Es werden so lange Kraftwerke hinzugezogen, bis die Nachfrage gedeckt ist. Den Preis bestimmt dabei das letzte – und somit das teuerste aktive – Kraftwerk. Alle anderen Stromerzeuger bekommen so viel, wie die Stromproduktion dieses Kraftwerks kostet. Wer Strom günstig erzeugt, macht also sehr hohe Gewinne.
Das teuerste Kraftwerk ist häufig ein Gaskraftwerk und damit wirken sich die enorm gestiegenen Gaspreise auch auf den Strompreis aus.
Kann das System reformiert werden?
Es ist durchaus möglich, dass sich am Marktdesign künftig etwas ändert. EU-Kommissionspräsidentin Ursula von der Leyen hat im Herbst 2022 eine grundlegende Reform des Strommarktes angekündigt. Sie betrachtet das System als nicht verbraucherfreundlich.
Im März 2023 will die Kommission einen Vorschlag vorlegen. Einige Staaten sind mit ihren Ideen schon vorgeprescht. Spanien und Frankreich wollen zum Beispiel, dass grüner Strom viel weniger über den Spotmarkt gehandelt – und damit aus dem Merit-Order-Prinzip gelöst wird. Stattdessen soll es mehr feste Verträge geben, bei denen minimale und maximale Erlöse reguliert werden.
Doch wie weit die Reformen gehen sollen, ist umstritten. Deutschland, die Niederlande, Dänemark, Estland, Finnland, Luxemburg und Lettland warnen vor einer übereilten grundlegenden Reform des EU-Strommarktes. Sie befürchten Belastungen für die Energiewende.

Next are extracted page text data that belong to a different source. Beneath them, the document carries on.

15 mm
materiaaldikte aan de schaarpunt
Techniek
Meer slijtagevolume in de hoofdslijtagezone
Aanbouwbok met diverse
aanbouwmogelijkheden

Es sei von entscheidender Bedeutung, dass das reibungslose Funktionieren des Strommarktes nicht gefährdet werde, heißt es in einem Positionspapier. Es dürfe keine neuen Hürden für den Ausbau erneuerbarer Energien geben.
Europa müsse die richtigen, zielgenauen Lehren aus dem Krisenjahr 2022 ziehen, meint das Bundeswirtschaftsministerium: „Wir sollten die Schwächen durch gezielte Maßnahmen adressieren - insbesondere den Schutz der Verbraucher vor exzessiven Krisenpreisen verbessern – aber wir sollten dabei nicht das aufs Spiel setzen, was sich bewährt hat.“
In der Debatte in der EU sind nun sogenannte Contracts for Difference. Bei diesen Differenzverträgen gleicht der Staat die Differenz zwischen einem am Markt erzielbaren Preis und einem vertraglich vereinbarten Preis aus, um langfristig Preisstabilität zu schaffen. Wird über dem in dem Vertrag festgelegten Preis verdient, geht der Überschuss an den Staat.
Was spricht gegen Reformen?
Dass Anbieter von erneuerbaren Energien aktuell hohe Preise für ihren günstig produzierten Strom bekommen, sehen nicht alle als Problem. „Wir wollen ja Hunderte von Milliarden in dieses Stromsystem der Zukunft umleiten und dafür ist es wichtig, dass eben solche Anreize für die Investoren auch langfristig gegeben sind“, meint der Ökonom Andreas Löschel.
Auch der Bundesverband Erneuerbare Energie warnt: Differenzverträge, wie sie in der EU diskutiert werden, seien keine gute Alternative, sie seien ein planwirtschaftliches Modell. Es bestehe die Gefahr, dass die Umsetzung der Energiewende insgesamt teurer werde. Preissignale regten dringend erforderliche Investitionen aus dem Markt heraus an. Das könnten Differenzverträge nicht.
Warum gibt es Strombörsen überhaupt?
Mehr Marktwirtschaft hieß die Devise – die Liberalisierung des Strommarktes sollte zu günstigeren Preisen für die Verbraucher führen.
Noch in den 90er-Jahren war der Strommarkt tatsächlich relativ übersichtlich. Es gab keine Strombörse, keinen Wettbewerb, sondern an jedem Ort genau einen Stromversorger. Große Monopolisten hatten Deutschland nach Regionen aufgeteilt, zusätzlich gab es Stadtwerke, die in ihrer jeweiligen Kommune für die Stromversorgung zuständig waren.
Die Produktion von Strom, der Transport über die Netze und der Verkauf an die Haushalte kam in der Regel aus einer Hand. Das System war staatlich reguliert, die Länder hatten die Aufsicht über die Strompreise.
1998 erfolgte der große Paradigmenwechsel, die Liberalisierung. Damit setzte Deutschland eine Vorgabe der EU um. Das Ziel war, möglichst viel Wettbewerb zu schaffen und neue Akteure auf den Strommarkt locken.
Allerdings verflog die Euphorie relativ schnell. Das Versprechen an die Verbraucher, der freie Markt würde Strom billiger machen, erfüllte sich nur kurz. Ab 2003 gingen die Preise relativ kontinuierlich nach oben.